Collected data
# # #
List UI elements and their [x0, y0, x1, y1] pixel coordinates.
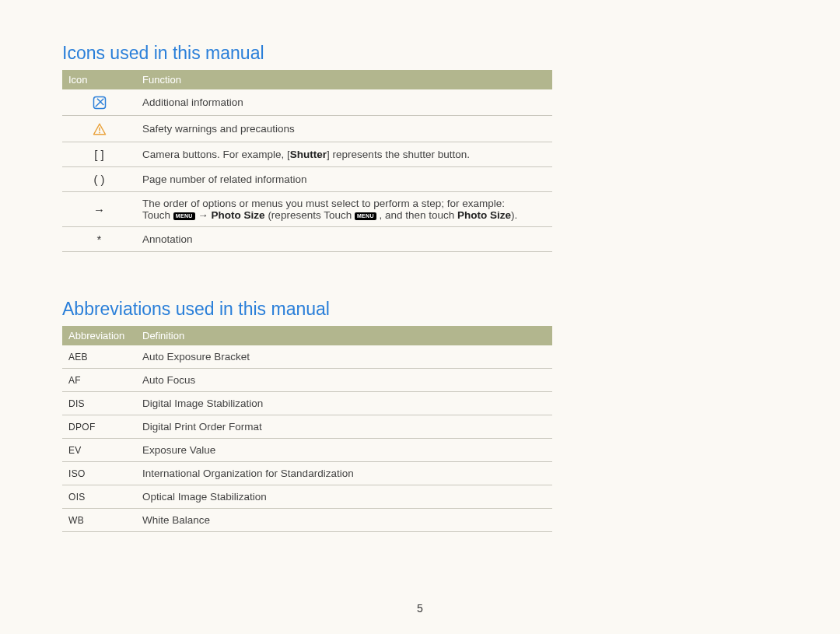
warning-icon — [62, 116, 136, 142]
function-text: Additional information — [136, 89, 552, 116]
abbreviations-heading: Abbreviations used in this manual — [62, 299, 778, 320]
asterisk-icon: * — [62, 227, 136, 252]
menu-chip-icon: MENU — [355, 212, 376, 220]
abbr-text: DPOF — [62, 415, 136, 439]
table-row: DISDigital Image Stabilization — [62, 392, 552, 415]
text-part: ). — [511, 209, 517, 221]
text-line: The order of options or menus you must s… — [142, 198, 546, 209]
abbr-text: ISO — [62, 462, 136, 485]
def-text: Optical Image Stabilization — [136, 485, 552, 509]
abbr-text: DIS — [62, 392, 136, 415]
table-row: → The order of options or menus you must… — [62, 192, 552, 227]
table-row: Safety warnings and precautions — [62, 116, 552, 142]
text-part: , and then touch — [376, 209, 457, 221]
bold-text: Photo Size — [212, 209, 265, 221]
table-row: AEBAuto Exposure Bracket — [62, 345, 552, 369]
table-row: OISOptical Image Stabilization — [62, 485, 552, 509]
abbr-text: OIS — [62, 485, 136, 509]
text-part: Touch — [142, 209, 173, 221]
table-row: Additional information — [62, 89, 552, 116]
abbr-header-abbreviation: Abbreviation — [62, 326, 136, 345]
bold-text: Shutter — [290, 149, 327, 160]
def-text: International Organization for Standardi… — [136, 462, 552, 485]
abbr-text: AF — [62, 369, 136, 392]
function-text: Page number of related information — [136, 167, 552, 192]
function-text: Annotation — [136, 227, 552, 252]
table-row: ( ) Page number of related information — [62, 167, 552, 192]
function-text: Camera buttons. For example, [Shutter] r… — [136, 142, 552, 167]
def-text: White Balance — [136, 509, 552, 532]
def-text: Digital Print Order Format — [136, 415, 552, 439]
table-row: * Annotation — [62, 227, 552, 252]
menu-chip-icon: MENU — [173, 212, 195, 220]
bold-text: Photo Size — [457, 209, 511, 221]
abbreviations-table: Abbreviation Definition AEBAuto Exposure… — [62, 326, 552, 532]
table-row: DPOFDigital Print Order Format — [62, 415, 552, 439]
icons-heading: Icons used in this manual — [62, 43, 778, 64]
abbr-header-definition: Definition — [136, 326, 552, 345]
icons-header-icon: Icon — [62, 70, 136, 89]
function-text: The order of options or menus you must s… — [136, 192, 552, 227]
parentheses-icon: ( ) — [62, 167, 136, 192]
text-part: (represents Touch — [265, 209, 355, 221]
function-text: Safety warnings and precautions — [136, 116, 552, 142]
abbr-text: EV — [62, 439, 136, 462]
def-text: Auto Exposure Bracket — [136, 345, 552, 369]
info-note-icon — [62, 89, 136, 116]
abbr-text: AEB — [62, 345, 136, 369]
abbr-text: WB — [62, 509, 136, 532]
def-text: Digital Image Stabilization — [136, 392, 552, 415]
svg-point-4 — [99, 132, 100, 134]
def-text: Exposure Value — [136, 439, 552, 462]
def-text: Auto Focus — [136, 369, 552, 392]
icons-section: Icons used in this manual Icon Function … — [62, 43, 778, 252]
table-row: AFAuto Focus — [62, 369, 552, 392]
table-row: EVExposure Value — [62, 439, 552, 462]
table-row: WBWhite Balance — [62, 509, 552, 532]
table-row: [ ] Camera buttons. For example, [Shutte… — [62, 142, 552, 167]
table-row: ISOInternational Organization for Standa… — [62, 462, 552, 485]
icons-table: Icon Function Additional information — [62, 70, 552, 252]
arrow-right-icon: → — [62, 192, 136, 227]
svg-line-1 — [95, 99, 103, 107]
text-part: Camera buttons. For example, [ — [142, 149, 290, 160]
text-part: ] represents the shutter button. — [327, 149, 470, 160]
abbreviations-section: Abbreviations used in this manual Abbrev… — [62, 299, 778, 532]
icons-header-function: Function — [136, 70, 552, 89]
page-number: 5 — [0, 602, 840, 615]
text-line: Touch MENU → Photo Size (represents Touc… — [142, 209, 546, 221]
text-part: → — [195, 209, 212, 221]
brackets-icon: [ ] — [62, 142, 136, 167]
# # #
#### Exercise requirements
Please go line by line through the records above, copying each one that holds the string "section".

#### Reply to the task
icons-section: Icons used in this manual Icon Function … — [62, 43, 778, 252]
abbreviations-section: Abbreviations used in this manual Abbrev… — [62, 299, 778, 532]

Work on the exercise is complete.